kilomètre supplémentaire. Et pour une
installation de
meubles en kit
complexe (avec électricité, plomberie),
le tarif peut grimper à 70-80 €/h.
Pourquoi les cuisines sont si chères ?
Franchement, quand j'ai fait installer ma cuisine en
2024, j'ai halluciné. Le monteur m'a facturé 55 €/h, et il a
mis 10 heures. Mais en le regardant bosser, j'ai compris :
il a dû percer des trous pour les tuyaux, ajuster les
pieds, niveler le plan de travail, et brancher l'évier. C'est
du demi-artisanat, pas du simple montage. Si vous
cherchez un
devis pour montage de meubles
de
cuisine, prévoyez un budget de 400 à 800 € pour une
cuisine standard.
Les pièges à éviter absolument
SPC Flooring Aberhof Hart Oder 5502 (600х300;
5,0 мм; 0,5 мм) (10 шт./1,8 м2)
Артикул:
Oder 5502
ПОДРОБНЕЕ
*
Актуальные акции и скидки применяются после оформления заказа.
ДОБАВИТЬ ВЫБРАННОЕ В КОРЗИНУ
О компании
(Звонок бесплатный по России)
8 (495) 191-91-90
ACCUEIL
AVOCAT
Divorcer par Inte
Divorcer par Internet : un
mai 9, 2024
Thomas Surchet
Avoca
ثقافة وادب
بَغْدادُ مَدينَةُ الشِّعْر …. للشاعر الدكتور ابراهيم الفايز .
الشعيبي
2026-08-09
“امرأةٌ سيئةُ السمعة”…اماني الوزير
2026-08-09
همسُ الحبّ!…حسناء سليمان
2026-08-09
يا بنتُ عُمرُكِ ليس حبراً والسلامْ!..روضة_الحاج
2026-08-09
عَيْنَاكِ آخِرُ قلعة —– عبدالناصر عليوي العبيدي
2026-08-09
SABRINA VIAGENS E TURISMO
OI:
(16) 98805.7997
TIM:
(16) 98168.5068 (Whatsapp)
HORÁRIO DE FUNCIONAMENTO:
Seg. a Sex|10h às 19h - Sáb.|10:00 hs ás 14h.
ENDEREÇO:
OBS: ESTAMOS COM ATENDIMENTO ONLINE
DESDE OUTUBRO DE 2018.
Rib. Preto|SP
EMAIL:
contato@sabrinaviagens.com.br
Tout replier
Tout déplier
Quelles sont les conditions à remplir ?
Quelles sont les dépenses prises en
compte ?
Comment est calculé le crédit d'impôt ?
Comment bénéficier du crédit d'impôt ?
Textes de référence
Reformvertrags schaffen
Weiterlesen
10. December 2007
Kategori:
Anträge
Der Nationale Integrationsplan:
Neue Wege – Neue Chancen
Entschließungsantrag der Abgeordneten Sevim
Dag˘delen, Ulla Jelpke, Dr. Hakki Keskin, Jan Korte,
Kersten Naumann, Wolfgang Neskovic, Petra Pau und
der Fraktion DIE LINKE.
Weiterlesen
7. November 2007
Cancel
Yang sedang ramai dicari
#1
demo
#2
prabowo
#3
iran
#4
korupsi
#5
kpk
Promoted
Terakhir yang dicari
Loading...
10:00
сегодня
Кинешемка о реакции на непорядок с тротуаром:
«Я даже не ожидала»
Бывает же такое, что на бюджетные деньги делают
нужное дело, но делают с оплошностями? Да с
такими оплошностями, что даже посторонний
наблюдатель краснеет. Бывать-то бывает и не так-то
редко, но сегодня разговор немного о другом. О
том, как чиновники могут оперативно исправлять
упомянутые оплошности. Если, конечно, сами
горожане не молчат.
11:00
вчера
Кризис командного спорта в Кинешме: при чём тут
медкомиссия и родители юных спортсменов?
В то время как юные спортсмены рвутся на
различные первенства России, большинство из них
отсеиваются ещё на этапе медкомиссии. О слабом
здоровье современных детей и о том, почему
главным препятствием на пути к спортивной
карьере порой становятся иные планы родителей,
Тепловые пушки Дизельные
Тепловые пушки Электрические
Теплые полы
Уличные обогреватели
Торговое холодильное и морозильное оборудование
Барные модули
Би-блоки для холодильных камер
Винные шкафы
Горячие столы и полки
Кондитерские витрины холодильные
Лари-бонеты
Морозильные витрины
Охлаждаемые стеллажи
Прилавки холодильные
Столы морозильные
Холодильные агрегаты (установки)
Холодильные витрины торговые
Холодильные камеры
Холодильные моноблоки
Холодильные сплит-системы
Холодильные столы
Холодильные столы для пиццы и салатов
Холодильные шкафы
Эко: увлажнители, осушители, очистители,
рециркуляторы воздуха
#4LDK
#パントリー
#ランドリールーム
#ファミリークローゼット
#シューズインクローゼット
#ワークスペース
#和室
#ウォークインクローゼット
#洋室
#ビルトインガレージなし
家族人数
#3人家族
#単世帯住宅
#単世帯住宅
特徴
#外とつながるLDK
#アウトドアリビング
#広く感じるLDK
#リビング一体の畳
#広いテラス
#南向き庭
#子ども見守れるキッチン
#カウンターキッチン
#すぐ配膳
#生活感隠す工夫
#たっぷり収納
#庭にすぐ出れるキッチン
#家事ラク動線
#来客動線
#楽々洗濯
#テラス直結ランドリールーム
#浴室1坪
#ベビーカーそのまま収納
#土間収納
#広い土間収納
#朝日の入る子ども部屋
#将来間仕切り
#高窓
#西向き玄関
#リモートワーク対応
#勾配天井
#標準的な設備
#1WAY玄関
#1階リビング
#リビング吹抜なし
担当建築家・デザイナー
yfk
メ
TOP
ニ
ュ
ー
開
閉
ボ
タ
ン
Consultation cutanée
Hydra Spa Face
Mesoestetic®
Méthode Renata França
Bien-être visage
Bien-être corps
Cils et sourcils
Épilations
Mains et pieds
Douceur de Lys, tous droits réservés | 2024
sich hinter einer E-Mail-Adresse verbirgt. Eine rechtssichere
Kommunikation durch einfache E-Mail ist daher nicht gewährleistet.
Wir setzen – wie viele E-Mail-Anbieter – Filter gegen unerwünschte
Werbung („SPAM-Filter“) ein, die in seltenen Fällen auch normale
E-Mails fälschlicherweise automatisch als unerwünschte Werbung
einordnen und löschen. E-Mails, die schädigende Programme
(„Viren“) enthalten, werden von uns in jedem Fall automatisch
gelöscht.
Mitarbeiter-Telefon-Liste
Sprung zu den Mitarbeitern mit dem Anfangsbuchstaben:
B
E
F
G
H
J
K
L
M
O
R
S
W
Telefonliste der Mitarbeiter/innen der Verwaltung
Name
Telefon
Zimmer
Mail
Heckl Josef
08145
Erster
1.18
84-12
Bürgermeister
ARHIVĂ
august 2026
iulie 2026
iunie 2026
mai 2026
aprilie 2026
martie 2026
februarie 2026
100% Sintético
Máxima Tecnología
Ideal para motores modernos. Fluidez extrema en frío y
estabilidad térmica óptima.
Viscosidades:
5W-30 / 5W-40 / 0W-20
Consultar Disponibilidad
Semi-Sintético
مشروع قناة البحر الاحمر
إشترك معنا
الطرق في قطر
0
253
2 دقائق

- Task description
Lines from the start of the material above through the line containing "mis 10 heures." are to be duplicated exactly, and only those.

- Response to this exercise
kilomètre supplémentaire. Et pour une
installation de
meubles en kit
complexe (avec électricité, plomberie),
le tarif peut grimper à 70-80 €/h.
Pourquoi les cuisines sont si chères ?
Franchement, quand j'ai fait installer ma cuisine en
2024, j'ai halluciné. Le monteur m'a facturé 55 €/h, et il a
mis 10 heures. Mais en le regardant bosser, j'ai compris :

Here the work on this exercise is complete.